Leaving his carriages with his suite to follow, he proceeded alone, incognito, on horse-back, as the avant courier. At each station he would announce that his master the emperor, with the imperial carriages, was coming on, and that dinner, supper or lodgings must be provided for so many persons. Calling for a slice of ham and a cup of beer, he would throw himself upon a bench for a few hours’ repose, constantly refusing to take a bed, as the expedition he must make would not allow this indulgence.
At Mohilef, the empress had provided magnificent apartments, in the palace, for the emperor; but he insisted upon taking lodgings at an ordinary inn. At St. Petersburg, notwithstanding the emperor’s repugnance to pomp, Catharine received him with entertainments of the greatest magnificence. Joseph, however, took but little interest in such displays, devoting his attention almost exclusively to useful establishments and monuments of art. He was surprised to find at Tula, manufactories of hardware unsurpassed by those of Sheffield and Birmingham. He expressed his surprise, on his return home, at the mixture of refinement and barbarism Russia had presented to his view.
The empress, seeing that so many princes visited foreign countries, decided to send her son Paul, with Maria, to make the tour of Europe. Obedient to the maternal commands, they commenced their travels through Poland and Austria to Italy, and returned to St. Petersburg, through France and Holland, after an absence of fourteen months. The empress had a confidential agent in their company, who kept her informed, minutely, of every event which transpired. A courier was dispatched every day to inform her where they were and how they were employed.

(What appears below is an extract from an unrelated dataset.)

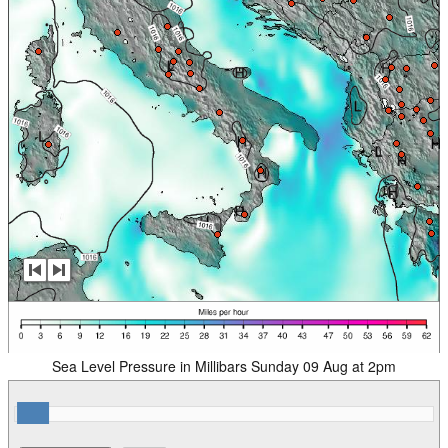
Sea Level Pressure in Millibars Sunday 09 Aug at 2pm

The relations between Turkey and Russia were continually growing more threatening. Turkey had been compelled to yield the Crimea, and also to surrender the navigation of the Euxine, with the Bosporus and the Dardanelles, to her powerful rival. Galled by these concessions, which had been forced upon her by bullet and bayonet, the Ottoman Porte was ever watching to regain her lost power. Russia, instead of being satisfied with her acquisitions, was eagerly grasping at more. The Greek Christians also, throughout the Turkish empire, hating their Mussulman oppressors, were ever watching for opportunities when they could shake off the burden and the insult of slavery. Thus peace between Russia and Turkey was never more than an armistice. The two powers constantly faced each other in a hostile attitude, ever ready to appeal to arms.